香月 圭 text by Kei Kazuki

20世紀初頭に〈バレエ・リュス〉が本拠としていた南仏モナコより、モンテカルロ・バレエ団が11月に来日し、気鋭の芸術監督ジャン=クリストフ・マイヨーがシェイクスピアの喜劇を題材にし、ショスタコーヴィチの映画音楽に振付けた『じゃじゃ馬馴らし』を上演する。新型コロナウィルス感染拡大の影響で2020年に予定されていた公演が中止となって以来、待望の来日となる。
ジャン=クリストフ・マイヨーは1960年にフランスで生まれ、故郷トゥールのコンセルヴァトワール(国立高等音楽舞踊学校)、次いでカンヌのロゼラ・ハイタワーの舞踊学校で学ぶ。1977年ローザンヌ国際バレエコンクール入賞後、ジョン・ノイマイヤー率いるハンブルク・バレエでソリストとして活躍した。
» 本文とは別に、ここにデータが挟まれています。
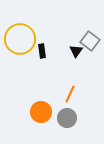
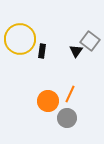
black rectangle: rotated 16 degrees clockwise
orange circle: moved 7 px right, 11 px up
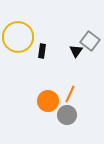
yellow circle: moved 2 px left, 2 px up
gray circle: moved 3 px up
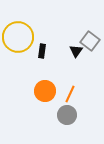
orange circle: moved 3 px left, 10 px up
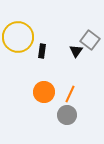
gray square: moved 1 px up
orange circle: moved 1 px left, 1 px down
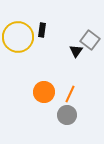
black rectangle: moved 21 px up
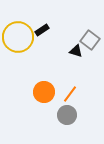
black rectangle: rotated 48 degrees clockwise
black triangle: rotated 48 degrees counterclockwise
orange line: rotated 12 degrees clockwise
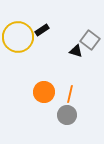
orange line: rotated 24 degrees counterclockwise
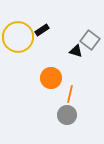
orange circle: moved 7 px right, 14 px up
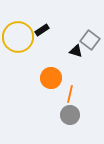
gray circle: moved 3 px right
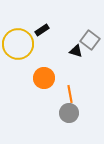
yellow circle: moved 7 px down
orange circle: moved 7 px left
orange line: rotated 24 degrees counterclockwise
gray circle: moved 1 px left, 2 px up
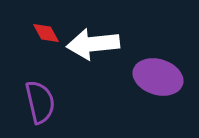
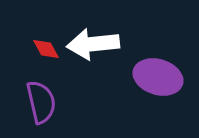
red diamond: moved 16 px down
purple semicircle: moved 1 px right
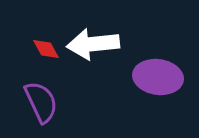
purple ellipse: rotated 9 degrees counterclockwise
purple semicircle: rotated 12 degrees counterclockwise
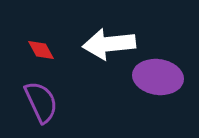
white arrow: moved 16 px right
red diamond: moved 5 px left, 1 px down
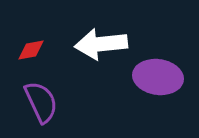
white arrow: moved 8 px left
red diamond: moved 10 px left; rotated 72 degrees counterclockwise
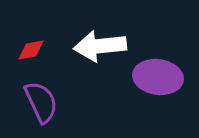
white arrow: moved 1 px left, 2 px down
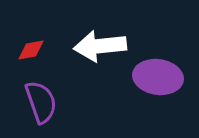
purple semicircle: rotated 6 degrees clockwise
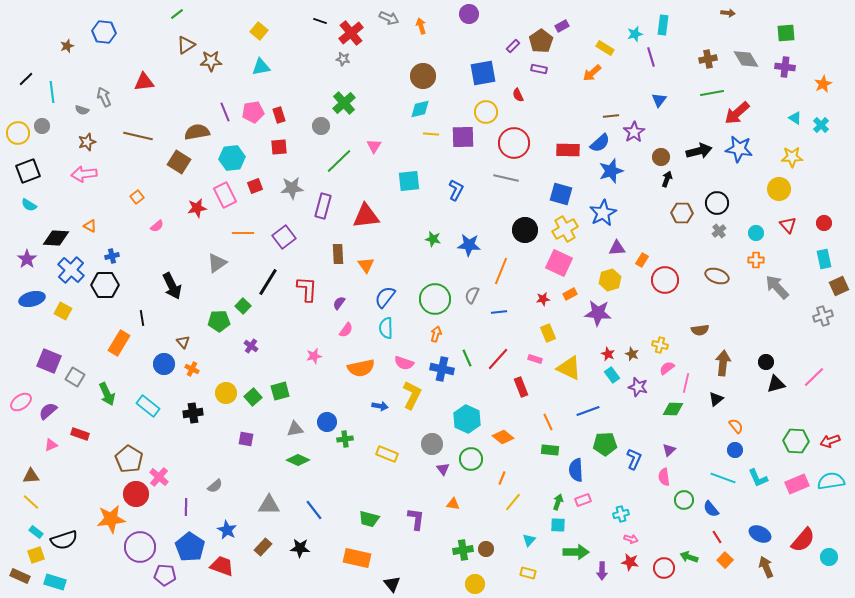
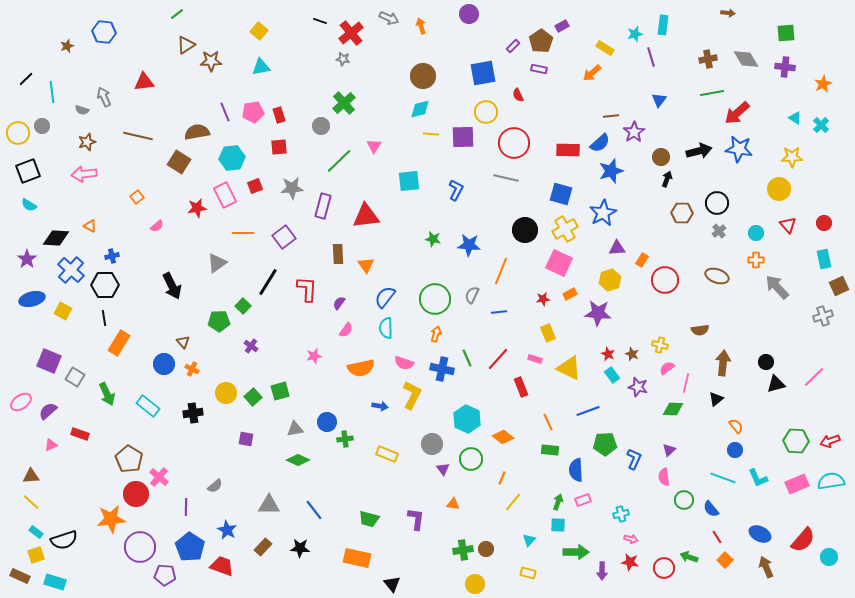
black line at (142, 318): moved 38 px left
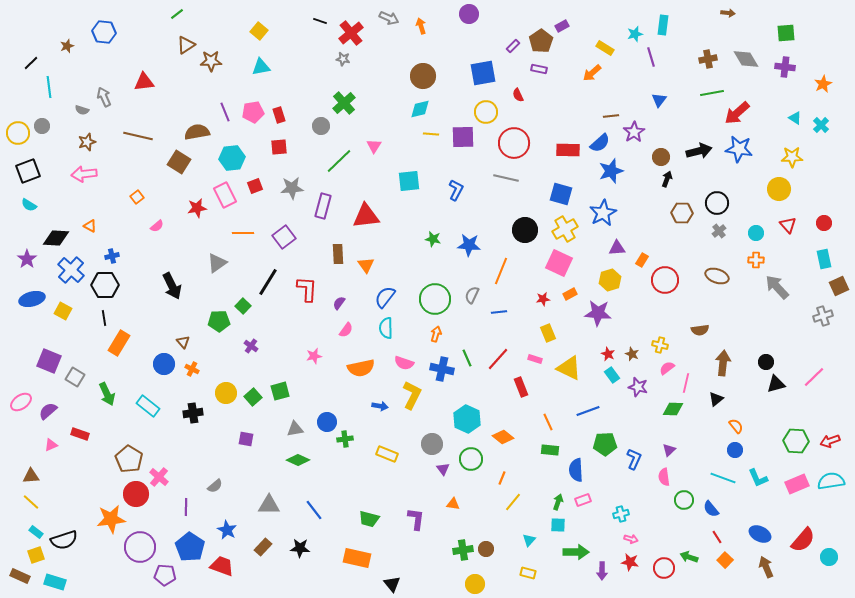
black line at (26, 79): moved 5 px right, 16 px up
cyan line at (52, 92): moved 3 px left, 5 px up
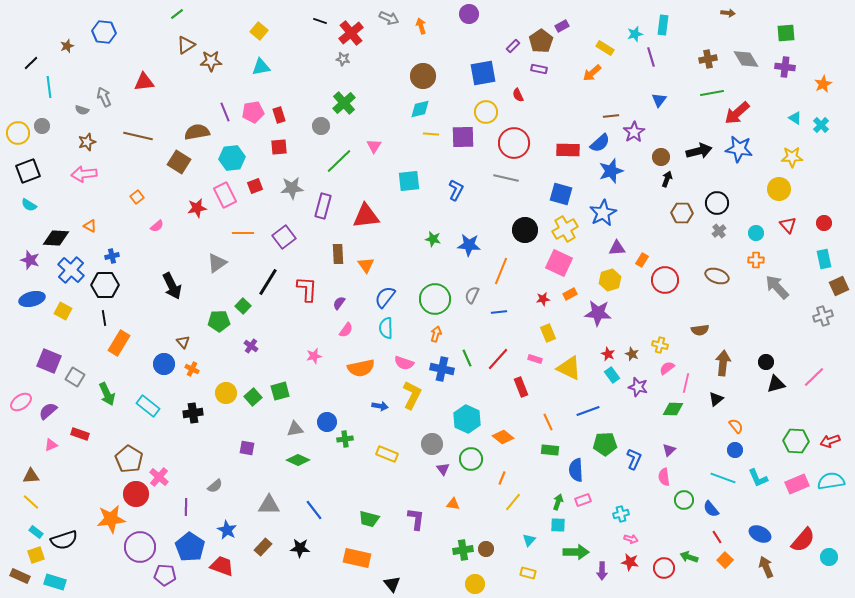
purple star at (27, 259): moved 3 px right, 1 px down; rotated 18 degrees counterclockwise
purple square at (246, 439): moved 1 px right, 9 px down
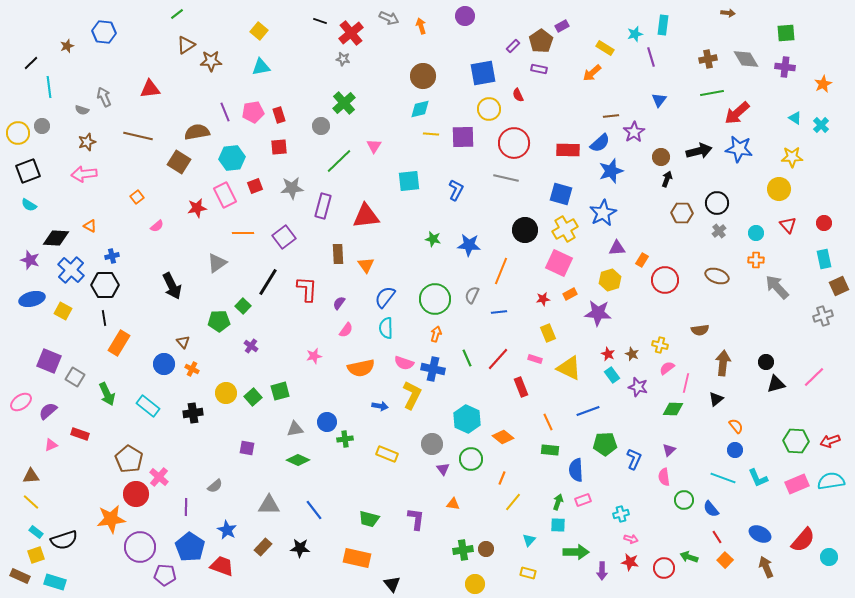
purple circle at (469, 14): moved 4 px left, 2 px down
red triangle at (144, 82): moved 6 px right, 7 px down
yellow circle at (486, 112): moved 3 px right, 3 px up
blue cross at (442, 369): moved 9 px left
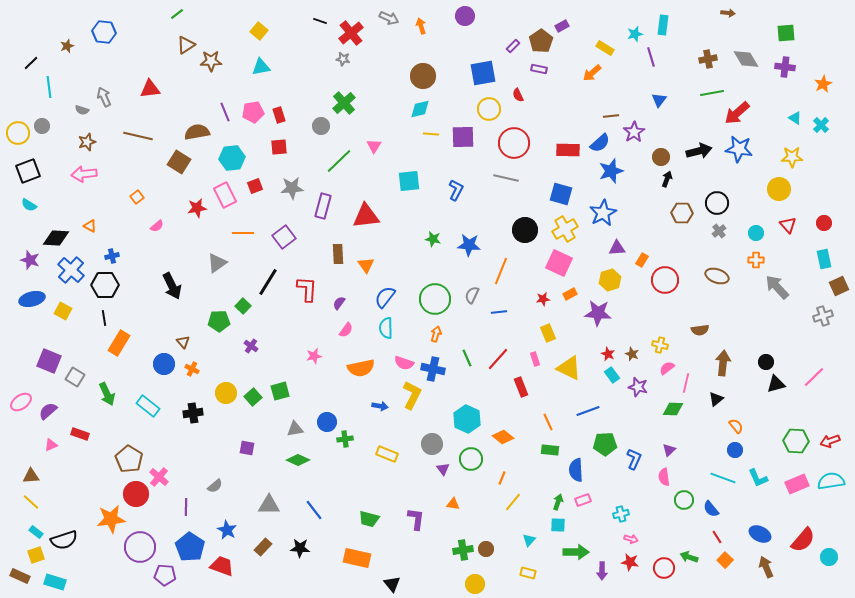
pink rectangle at (535, 359): rotated 56 degrees clockwise
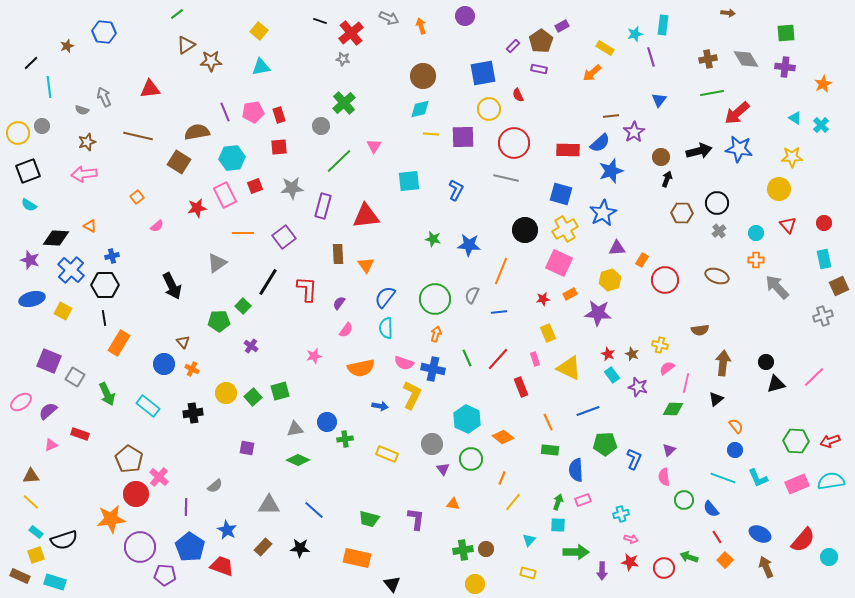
blue line at (314, 510): rotated 10 degrees counterclockwise
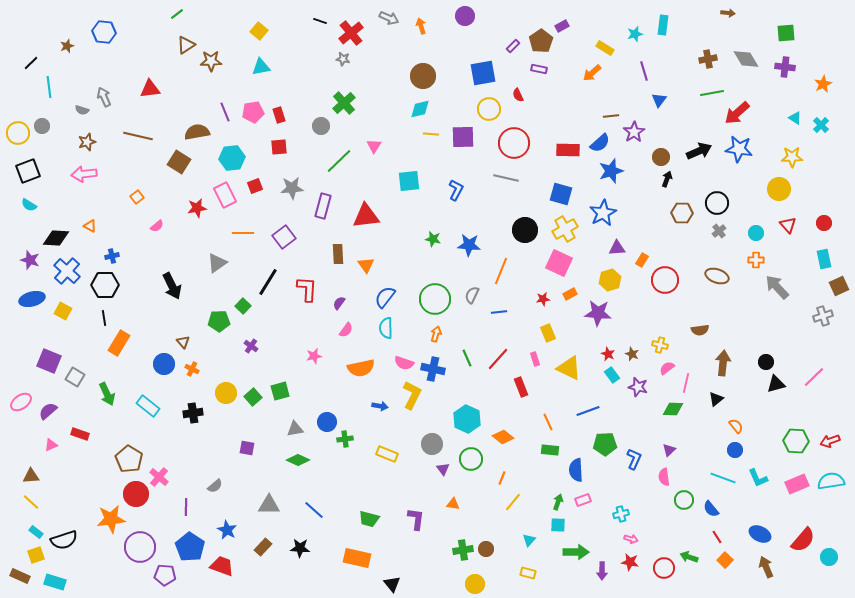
purple line at (651, 57): moved 7 px left, 14 px down
black arrow at (699, 151): rotated 10 degrees counterclockwise
blue cross at (71, 270): moved 4 px left, 1 px down
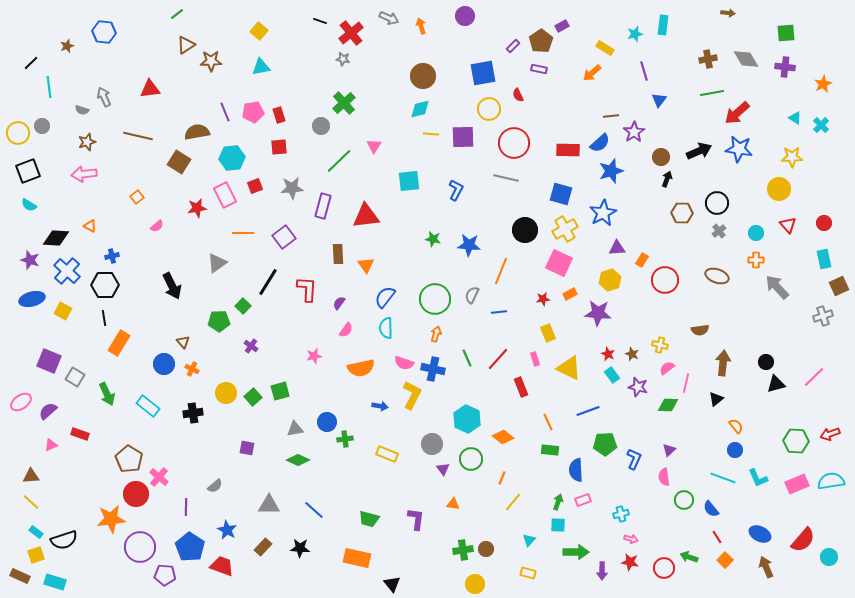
green diamond at (673, 409): moved 5 px left, 4 px up
red arrow at (830, 441): moved 7 px up
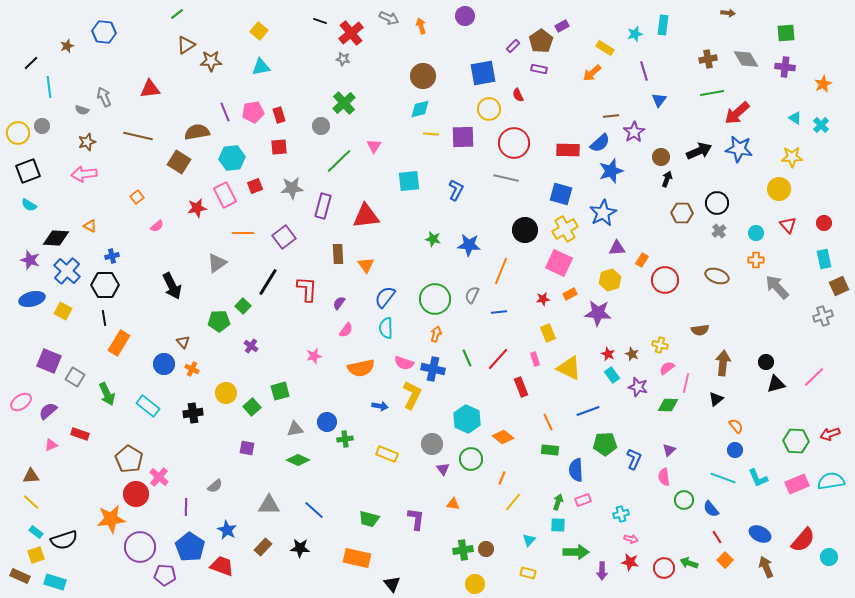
green square at (253, 397): moved 1 px left, 10 px down
green arrow at (689, 557): moved 6 px down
ダンサーを引退後、モンテカルロ・バレエ団との最初のプロジェクトは、1987年の『中国の不思議な役人』だった。この作品が評判を呼び、1992/93年シーズンにおけるモンテカルロ・バレエ団の芸術アドバイザーとなる。1993年よりこのカンパニーの振付家・芸術監督として任命されて以後、彼は40作を超えるバレエを精力的に発表してきた。
『ロミオとジュリエット』(1996)『シンデレラ』(1999)『ラ・ベル(眠れる森の美女)』(2001)『ル・ソンジュ(真夏の夜の夢)』(2005)『LAC〜白鳥の湖〜』(2011)などは日本でも上演され、いずれも話題を呼んだ。『ラ・ベル』の姫がシャボン玉の中に閉じ込められているなどの美しいシーンは、評判になりよく知られている。古典文学や童話に原典を求めながらも、マイヨーは時代にあった解釈でストーリーを展開し、近未来的な美的感覚で、夢のような舞台を創り上げる。長年、彼のミューズとして活躍した金髪のショート・ヘアがトレードマークのベルニス・コピエテルスに象徴されるように、マイヨーの作品ではクラシック・バレエの強靭なテクニックを持つ美脚で長身のダンサーたちの存在感が最大限に発揮される。日本人ダンサーの小池ミモザ、田島香緒理も活躍中だ。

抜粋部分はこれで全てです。